Saved entries:
· · · · ·

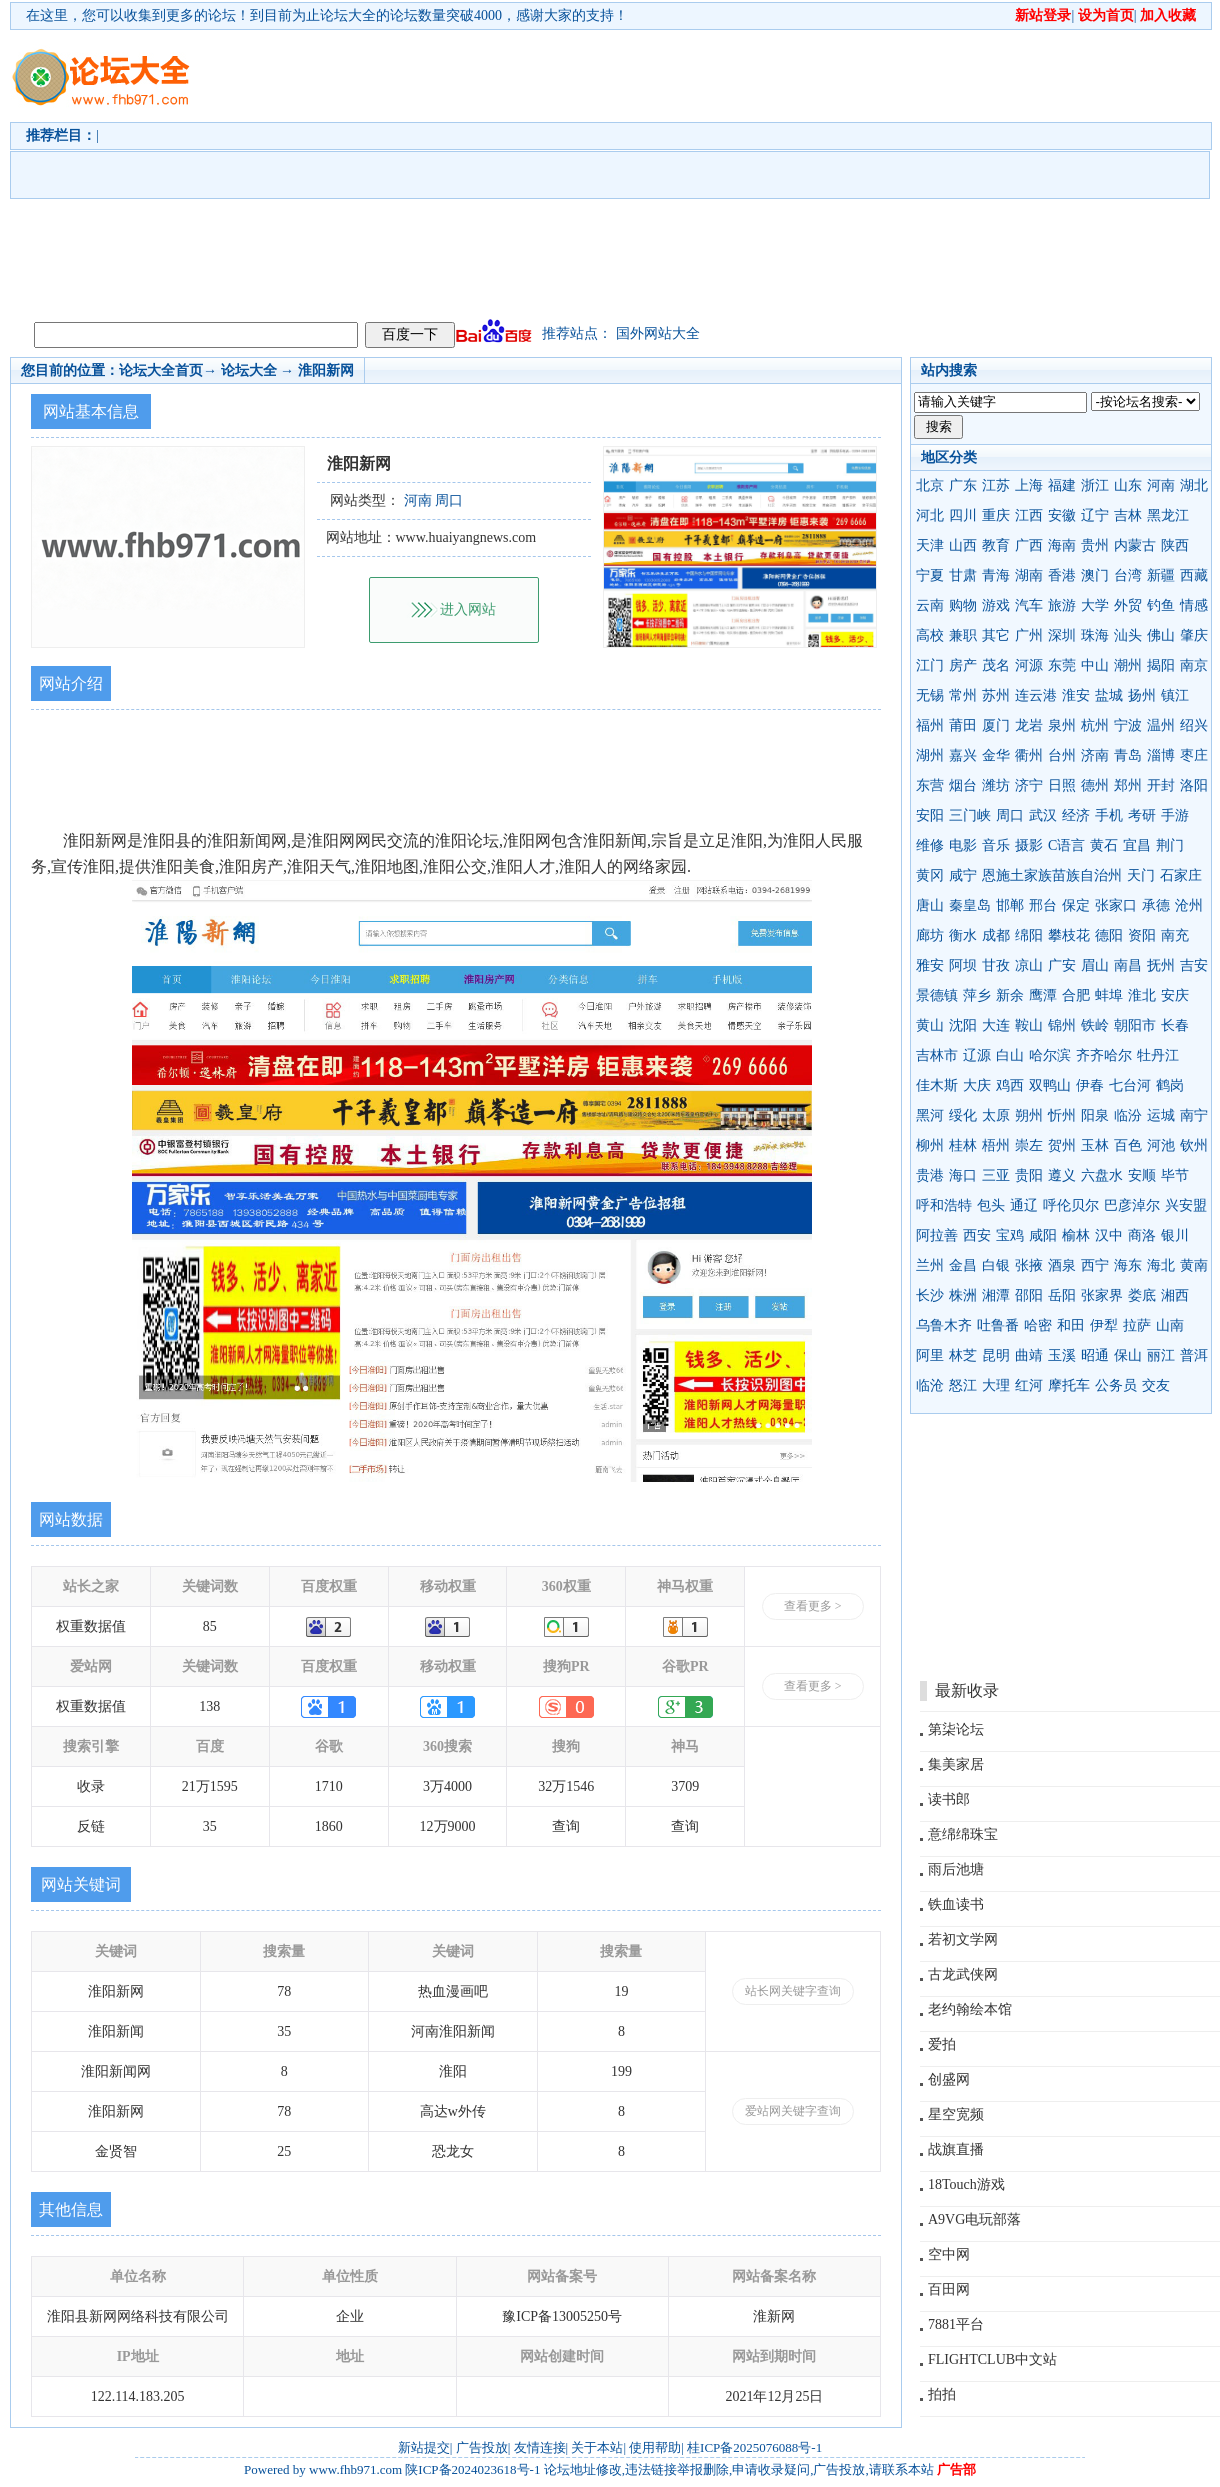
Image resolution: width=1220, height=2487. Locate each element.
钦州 (1194, 1145)
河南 (1161, 485)
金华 (996, 755)
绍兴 (1194, 725)
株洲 (963, 1295)
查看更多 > (813, 1606)
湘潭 (996, 1295)
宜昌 (1137, 845)
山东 (1128, 485)
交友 (1156, 1385)
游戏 (996, 605)
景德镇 (937, 995)
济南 (1095, 755)
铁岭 (1095, 1025)
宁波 (1128, 725)
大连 (996, 1025)
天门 (1141, 875)
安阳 (930, 815)
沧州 (1189, 905)
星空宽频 (956, 2114)
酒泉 (1062, 1265)
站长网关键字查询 (793, 1991)
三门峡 (970, 815)
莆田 (963, 725)
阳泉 (1095, 1115)
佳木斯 (937, 1085)
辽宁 (1095, 515)
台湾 (1128, 575)
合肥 (1076, 995)
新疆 (1161, 575)
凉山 (1029, 965)
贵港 (930, 1175)
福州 (930, 725)
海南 (1062, 545)
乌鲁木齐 (944, 1325)
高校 (930, 635)
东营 (930, 785)
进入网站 (468, 609)
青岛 (1128, 755)
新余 (1010, 995)
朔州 (1029, 1115)
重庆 (996, 515)
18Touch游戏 (966, 2184)
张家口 (1116, 905)
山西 (963, 545)
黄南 (1194, 1265)
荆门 (1170, 845)
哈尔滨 (1050, 1055)
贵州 (1095, 545)
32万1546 (566, 1786)
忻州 (1062, 1115)
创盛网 (949, 2079)
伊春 (1090, 1085)
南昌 (1128, 965)
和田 (1071, 1325)
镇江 (1175, 695)
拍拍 (942, 2394)
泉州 (1062, 725)
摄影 (1029, 845)
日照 (1062, 785)
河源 (1029, 665)
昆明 (996, 1355)
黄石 (1104, 845)
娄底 (1142, 1295)
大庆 (977, 1085)
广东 (963, 485)
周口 (1010, 815)
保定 (1076, 905)
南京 (1194, 665)
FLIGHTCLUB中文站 (992, 2359)
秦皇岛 (970, 905)
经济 (1076, 815)
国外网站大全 (658, 333)
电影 (963, 845)
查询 (566, 1826)
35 (210, 1826)
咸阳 (1043, 1235)
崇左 (1029, 1145)
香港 (1062, 575)
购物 (963, 605)
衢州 (1029, 755)
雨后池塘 (956, 1869)
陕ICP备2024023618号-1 (472, 2469)
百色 (1128, 1145)
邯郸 (1010, 905)
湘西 (1175, 1295)
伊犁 (1104, 1325)
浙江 (1095, 485)
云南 (930, 605)
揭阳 (1161, 665)
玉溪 (1062, 1355)
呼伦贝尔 (1071, 1205)
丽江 (1161, 1355)
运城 (1161, 1115)
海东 (1128, 1265)
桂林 (963, 1145)
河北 (930, 515)
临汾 (1128, 1115)
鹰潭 (1043, 995)
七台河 (1130, 1085)
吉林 (1128, 515)
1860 (329, 1826)
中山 (1095, 665)
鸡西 (1010, 1085)
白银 (996, 1265)
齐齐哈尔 (1104, 1055)
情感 (1194, 605)
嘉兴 (963, 755)
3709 (685, 1786)
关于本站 (597, 2447)
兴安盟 (1186, 1205)
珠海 (1095, 635)
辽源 (977, 1055)
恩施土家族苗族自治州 (1052, 875)
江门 (930, 665)
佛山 (1161, 635)
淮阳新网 (326, 370)
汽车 (1029, 605)
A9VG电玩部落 (974, 2219)
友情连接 (540, 2447)
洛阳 (1194, 785)
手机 (1109, 815)
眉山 (1095, 965)
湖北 (1194, 485)
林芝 (963, 1355)
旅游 (1062, 605)
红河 (1029, 1385)
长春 (1175, 1025)
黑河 (930, 1115)
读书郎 (949, 1799)
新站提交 (424, 2447)
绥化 (963, 1115)
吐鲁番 (998, 1325)
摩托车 (1069, 1385)
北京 (930, 485)
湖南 (1029, 575)
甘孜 (996, 965)
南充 (1175, 935)
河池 (1161, 1145)
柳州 (930, 1145)
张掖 (1029, 1265)
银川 (1175, 1235)
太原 (996, 1115)
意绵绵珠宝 (963, 1834)
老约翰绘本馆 (970, 2009)
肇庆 (1194, 635)
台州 (1062, 755)
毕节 (1175, 1175)
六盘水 (1102, 1175)
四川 (963, 515)
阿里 (930, 1355)
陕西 (1175, 545)
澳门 (1095, 575)
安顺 (1142, 1175)
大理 (996, 1385)
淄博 (1161, 755)
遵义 (1062, 1175)
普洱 (1194, 1355)
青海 (996, 575)
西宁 (1095, 1265)
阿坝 (963, 965)
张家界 (1102, 1295)
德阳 (1109, 935)
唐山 (930, 905)
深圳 (1062, 635)
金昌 (963, 1265)
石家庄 (1181, 875)
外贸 (1128, 605)
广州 (1029, 635)
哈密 (1038, 1325)
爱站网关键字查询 (793, 2111)
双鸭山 (1050, 1085)
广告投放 (482, 2447)
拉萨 (1137, 1325)
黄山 (930, 1025)
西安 (977, 1235)
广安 (1062, 965)
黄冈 (930, 875)
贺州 (1062, 1145)
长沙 (930, 1295)
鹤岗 (1170, 1085)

· · · · ·

Task to complete:
The lines above from the one with "重庆 (996, 515)" through the one with "广东 (963, 485)" are to be duplicated exactly, ends included, with nothing added.

Answer:
重庆 (996, 515)
18Touch游戏 (966, 2184)
张家口 (1116, 905)
山西 (963, 545)
黄南 (1194, 1265)
荆门 (1170, 845)
哈尔滨 (1050, 1055)
贵州 (1095, 545)
32万1546 (566, 1786)
忻州 (1062, 1115)
创盛网 (949, 2079)
伊春 (1090, 1085)
南昌 (1128, 965)
和田 (1071, 1325)
镇江 (1175, 695)
拍拍 (942, 2394)
泉州 (1062, 725)
摄影 (1029, 845)
日照 (1062, 785)
河源 (1029, 665)
昆明 (996, 1355)
黄石 (1104, 845)
娄底 (1142, 1295)
大庆 (977, 1085)
广东 (963, 485)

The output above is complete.